How to invest like a cockroach
Building a portfolio that can survive anything, and still get a decent return, isn't impossible.
Main Street investors withdrew billions of dollars from the stock market last week -- just before stock prices rallied.
And according to reports, they put the money into bonds -- just before they fell.
This latest example of bad timing was a reversal of what was happening in the weeks before Christmas. Back then, Main Street investors were pulling money out of bonds and throwing it into the stock market. Naturally, this was just before stock markets tumbled and bonds rose.
So many investors act like the proverbial cat on a hot tin roof, always in motion, always trying to guess which way to jump next. Will new Federal Reserve Chairwoman Janet Yellen stop "tapering" bond purchases if the job market remains weak? Will China tank? Will Puerto Rico default? Will inflation take off?
By lucky happenstance, last week SG Securities' quantitative strategist Andrew Lapthorne directed my eye toward an absolutely fascinating piece of research, published just over a year ago by his erstwhile colleague Dylan Grice (who has since vanished into the maw of fund management).
To put it in a nutshell, Grice has advice for all of us: Don't be a cat on a hot tin roof … be a cockroach.
"Cockroaches get bad press," Grice wrote in his research paper ("Cockroaches for the Long Run," SG Securities, November 2012). "They're pests. We don't want them in our houses. Mainly, we want to kill them." But, Grice added, cockroaches have one remarkable and underappreciated feature.
They're survivors. And how.
They've been around for 350 million years, which means they have so far survived 7,000 times longer than the human race. They've outlasted the dinosaurs, and millions of other species. They've survived three of the five "mass extinctions" that have swept the planet, each of which wiped out about three-quarters of the other species. "They can go without air for 45 minutes, survive submerged underwater for half an hour, survive freezing temperatures and withstand 15 times more radiation than humans."
No, they are not clever or inventive. But as Grice notes, cockroaches can survive a nuclear blast -- even if they can't build a nuclear bomb.
Wouldn't it be great if we were able to find an investment portfolio that was as robust? Wouldn't it be great if we could find a portfolio that we could just forget about, but which was designed to withstand whatever comes next?
This is a personal quest of mine. Thanks to my job, I really can't run an active portfolio.

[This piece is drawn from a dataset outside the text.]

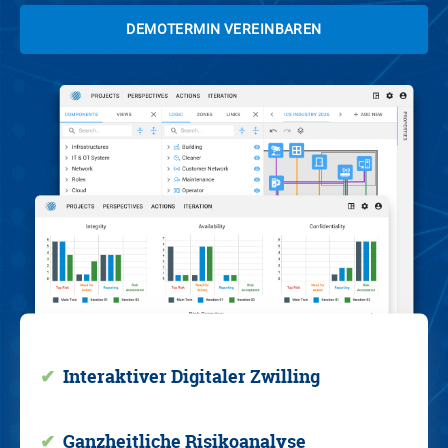
DEMOTERMIN VEREINBAREN
✔
Interaktiver Digitaler Zwilling
✔
Ganzheitliche Risikoanalyse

And, because I know my financial history, I know that the standard alternatives to an active portfolio -- those "balanced" and "target date" funds of stocks and bonds -- may well be a disaster waiting to happen.
I call the holy grail the "all-weather" portfolio. Grice calls it the "cockroach" portfolio. And in his paper he thinks he may have found it.
The cockroach portfolio
Grice's cockroach is a portfolio divided into four equal parts: Stocks, bonds, cash (i.e. deposits or Treasury bills), and gold bullion.
Why might this be a better solution than your "balanced portfolio" of stocks and bonds? Simple.
While stocks and bonds have done really well for the past 30 years, they got absolutely creamed during the inflationary 1970s. They also got creamed in the 1940s. Investors in the early 1970s who entrusted their wealth to a "balanced portfolio" of stocks and bonds ended up getting devastated by rising inflation.
"A real cockroach would survive the 1970s," Grice noted. "It would be inflation resistant, deflation resistant, credit-inflation resistant, credit-deflation resistant…"
A cockroach, being a simple, robust survivor, wouldn't try to guess what was coming next, he added: It would just be prepared for all eventualities.
Grice studied how this portfolio would have stacked up since 1970. And he found two remarkable things.
The first: It survived the traumas of the 1970s, and the financial crises of the past 14 years, really well.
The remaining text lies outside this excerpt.